Yeah. Thank you for the question. I’m going to ask our General Counsel, Barney Cassidy, to answer that question.

Barney Cassidy

Analyst · MDC Financial.

Hi. Thanks. In the quarter, we had a ruling from the tribunal in the Amkor versus Tessera case. And essentially the tribunal decided after some briefing from the parties to break the case into two phases. The first phase will have a short hearing, a two-day hearing in September that will -- at that point we’ll address whether or not the previous arbitrations’ orders are being adhered to properly. And the main part of the hearing or main part of the trial will occur next year, August 15th is the date that has now been set in 2011. Recall that the last arbitration took three years. I see no reason to predict a shorter arbitration this time around.
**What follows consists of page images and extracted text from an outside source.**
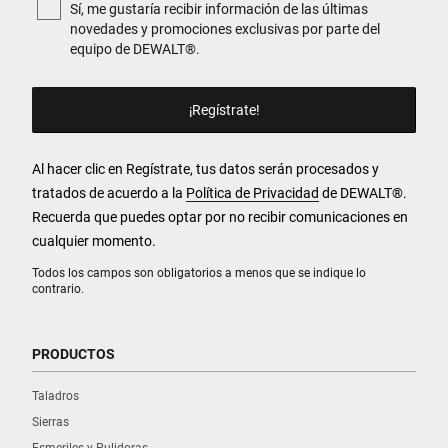
Sí, me gustaría recibir información de las últimas
novedades y promociones exclusivas por parte del
equipo de DEWALT®.
Al hacer clic en Regístrate, tus datos serán procesados y
tratados de acuerdo a la
Política de Privacidad
de DEWALT
®
.
Recuerda que puedes optar por no recibir comunicaciones en
cualquier momento.
Todos los campos son obligatorios a menos que se indique lo
contrario.
PRODUCTOS
Taladros
Sierras
Esmeriles y Pulidoras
Michael Cohen - MDC Financial

Analyst · MDC Financial.

So the timeframe when you think finality would happen, it sounds like the end of 2011 or longer?

Barney Cassidy

Analyst · MDC Financial.

Longer.

Michael Cohen - MDC Financial

Analyst · MDC Financial.

Okay. Great. That’s very helpful. Thank you.

Hank Nothhaft

Management

Operator, are there any other question.

Operator

Operator

There are no questions at this time, sir. Are there any additional remarks?

Hank Nothhaft

Management

No. Thank you very much, everyone, for attending our call. We look forward to speaking with you sometime in the future and that’s the end of our call for today. Thank you very much.